Sustainable Landscapes Summer Schools

Sustainable Landscapes - The Wadden Experience

How to steer towards sustainability at the landscape level? In the Northern part of the Netherlands lies the World Heritage Wadden Sea Region. Within this region, human and natural landscape development is strongly intertwined. The region has a strong drive towards sustainable development. Many questions are unresolved however. How to combine mass-tourism with a sensitive natural area? How can wind parks, power plants, natural gas extraction, fisheries and agriculture fit in? What role is there for cultural heritage and identity? How to combine competitive economic activities with utter stillness?

The Sustainable Landscapes team of the University of Groningen in cooperation with the Wadden Academy welcomes you to explore these issues, both theoretically and through experiencing the Wadden landscape from within. Join us for a five day sailing trip with lectures by leading experts. The lectures will show you scientific perspectives from different fields. We explore the themes of cultural heritage; coastal tourism; landscape stewardship; regional food production; and sustainable enterpreneurship.

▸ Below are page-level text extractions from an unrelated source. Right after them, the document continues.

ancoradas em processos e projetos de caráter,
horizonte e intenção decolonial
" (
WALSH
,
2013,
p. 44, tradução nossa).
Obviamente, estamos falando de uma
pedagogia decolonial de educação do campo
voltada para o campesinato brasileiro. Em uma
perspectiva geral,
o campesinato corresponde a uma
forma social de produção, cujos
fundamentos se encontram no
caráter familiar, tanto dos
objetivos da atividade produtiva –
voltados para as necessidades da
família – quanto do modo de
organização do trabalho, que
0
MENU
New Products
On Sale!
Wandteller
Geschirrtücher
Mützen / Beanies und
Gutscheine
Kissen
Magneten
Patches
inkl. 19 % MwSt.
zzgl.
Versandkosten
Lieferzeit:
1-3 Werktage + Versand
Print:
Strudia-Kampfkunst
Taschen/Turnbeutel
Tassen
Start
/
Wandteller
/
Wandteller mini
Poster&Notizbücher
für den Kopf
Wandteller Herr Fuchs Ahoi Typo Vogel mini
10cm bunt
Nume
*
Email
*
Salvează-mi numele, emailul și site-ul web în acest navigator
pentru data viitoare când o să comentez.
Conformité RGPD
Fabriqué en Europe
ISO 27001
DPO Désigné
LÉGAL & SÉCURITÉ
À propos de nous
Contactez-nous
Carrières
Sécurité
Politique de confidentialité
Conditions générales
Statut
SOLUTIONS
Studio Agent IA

Each lecture is supported by cutting edge literature – which you can study in advance. In addition to the lectures, you will dive into socio-ecological modelling and social innovation. You and your 19 fellow participants will meet several stakeholders and .. you will be actively sailing the Wadden Sea!

For current information see here

Islands as Laboratories for Sustainability. The case of Lesvos

Islands are special cases for Sustainable Development. Methodologically and scientifically, islands are ideal ‘laboratories’ for sustainable landscape stewardship. Islands are unique in both attractiveness and climate vulnerability, they are relatively isolated and ‘on their own’ compared to mainland areas, yet they are also more dependent and need to be well-connected to other areas more than mainland areas. The summer school is aimed at combining all these different perspectives.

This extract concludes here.